Measurement properties of PROMIS short forms for pain and function in total hip arthroplasty patients.

Publisher:
SpringerOpen
Publication Type:
Journal Article
Citation:
Journal of Patient-Reported Outcomes, 2021, 5, (1), pp. 1-7
Issue Date:
2021-05-30
Full metadata record
Introduction While the Patient-Reported Outcomes Measurement Information System (PROMIS) is mainly designed for computer adaptive testing, its static short forms (SF) are used when a paper-pencil format is preferred or item banks are not yet translated into the target language.

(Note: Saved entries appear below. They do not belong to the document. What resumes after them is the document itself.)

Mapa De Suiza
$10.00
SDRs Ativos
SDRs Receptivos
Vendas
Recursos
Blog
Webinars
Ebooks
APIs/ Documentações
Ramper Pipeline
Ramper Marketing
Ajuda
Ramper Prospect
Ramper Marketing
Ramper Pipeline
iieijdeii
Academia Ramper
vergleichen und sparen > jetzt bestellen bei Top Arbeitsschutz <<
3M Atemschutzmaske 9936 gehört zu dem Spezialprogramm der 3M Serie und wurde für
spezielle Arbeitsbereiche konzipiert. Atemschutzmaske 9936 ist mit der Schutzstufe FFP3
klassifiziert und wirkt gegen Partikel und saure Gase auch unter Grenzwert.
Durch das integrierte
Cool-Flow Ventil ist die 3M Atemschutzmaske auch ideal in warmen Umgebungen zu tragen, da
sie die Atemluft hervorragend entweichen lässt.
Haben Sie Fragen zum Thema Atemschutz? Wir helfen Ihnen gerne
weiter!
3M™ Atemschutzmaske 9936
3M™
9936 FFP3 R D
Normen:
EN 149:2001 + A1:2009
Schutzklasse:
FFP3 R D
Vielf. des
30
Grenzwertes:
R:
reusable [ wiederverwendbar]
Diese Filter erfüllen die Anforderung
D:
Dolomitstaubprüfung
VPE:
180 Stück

This study examined the measurement properties of the German PROMIS-SF for pain intensity (PAIN), pain interference (PI) and physical function (PF) in total hip arthroplasty (THA) patients. Methods SF were collected before and 12 months post-surgery. Higher scores indicate more PAIN, higher PI and better PF. Oxford Hip Score (OHS) was the main reference measure. Six months post-surgery, a subsample completed the SF twice within 14 days to test reliability. Results Of 172 eligible patients, 147 consented to participate and received questionnaires; 132 (74 males) returned baseline questionnaires (mean age 65.8 ± 10.2 years) and 116, 12-month questionnaires. Forty-five patients provided test-retest data. Correlations of all SF with OHS were large (│r│ ≥ 0.7; confidence intervals did not include 0.50). Cronbach’s alpha values were: PAIN, 0.86; PI, 0.93; PF, 0.91. Intraclass correlation coefficients were: PAIN, 0.77; PI, 0.81; PF, 0.69. Standard errors of measurement were: PAIN, 3.8; PI, 2.8; PF, 3.6. Smallest detectable change thresholds were: PAIN, 8.8; PI, 6.6; PF, 8.4. Follow-up data showed a ceiling effect (best score) for PAIN (66%), PI (76%), and PF (66%). SF change scores showed large correlations with OHS change scores (│r│ > 0.6). Conclusion Our results provide some evidence of construct validity, and acceptable reliability and responsiveness of PROMIS-SF for pain and function in THA patients. These SF can thus be considered acceptable for use, although patients’ improvement in physical function might be underestimated due to the large follow-up PF score ceiling effects.